I asked him then, as I’ve asked many people since, how you do that humility thing. How do you do things more humbly while continuing to do them honestly? It appeared to me that everyone who came across as humble had one of two qualities. They were either like Leandro gifted with a personality that I’d never had, or they were being dishonest (you can call this polite if you like) in denying qualities they had. If I told you that you were 5’8 and you were, you would not say ‘No I’m actually five feet,’ but when people refer to you by one of your talents, you were supposed to say thank you and then appear to demur about how it wasn’t true. This was silly or dishonest to me and I could never quite do it. It’s not like I had chosen to be disciplined, or academic, or efficient. These were qualities I was stuck with and they were in many ways a sickness, worrying about making sure details were successful that frankly most people didn’t care about.
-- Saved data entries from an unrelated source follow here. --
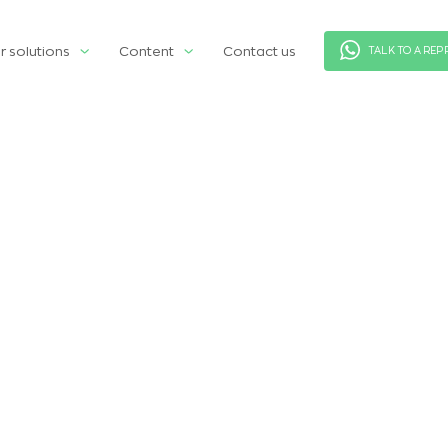
r solutions
Content
Contact us
TALK TO A REP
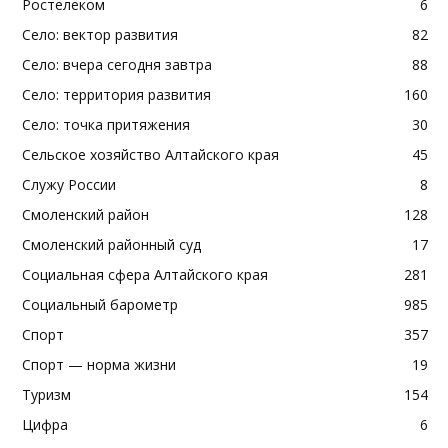
Ростелеком
6
Село: вектор развития
82
Село: вчера сегодня завтра
88
Село: территория развития
160
Село: точка притяжения
30
Сельское хозяйство Алтайского края
45
Служу России
8
Смоленский район
128
Смоленский районный суд
17
Социальная сфера Алтайского края
281
Социальный барометр
985
Спорт
357
Спорт — норма жизни
19
Туризм
154
Цифра
6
But admitting then that I had these qualities was as significant to me as saying I had green eyes. It was just a part of me, but people have always labeled me arrogant for knowing my traits.
Some faculty members joked that I would grow up to be the youngest conference president the Adventist church had known. A small but vocal minority thought my responsibilities were keeping me from focusing on the true and significant aspects of growing up. The naysayers at that point and every point in my life have always had far more influence on my emotions and always trying to get people to more universally accept me was an unrealistic goal of mine for a long time.
In the end, I threatened to quit right up until the last moment but never did. The day I was supposed to start as a janitor I went into the office and no one ever said anything and the faculty that were upset with me seemed to have given up on hoping for change. That was the closest I ever got to being broken and it probably would have done me a lot of good.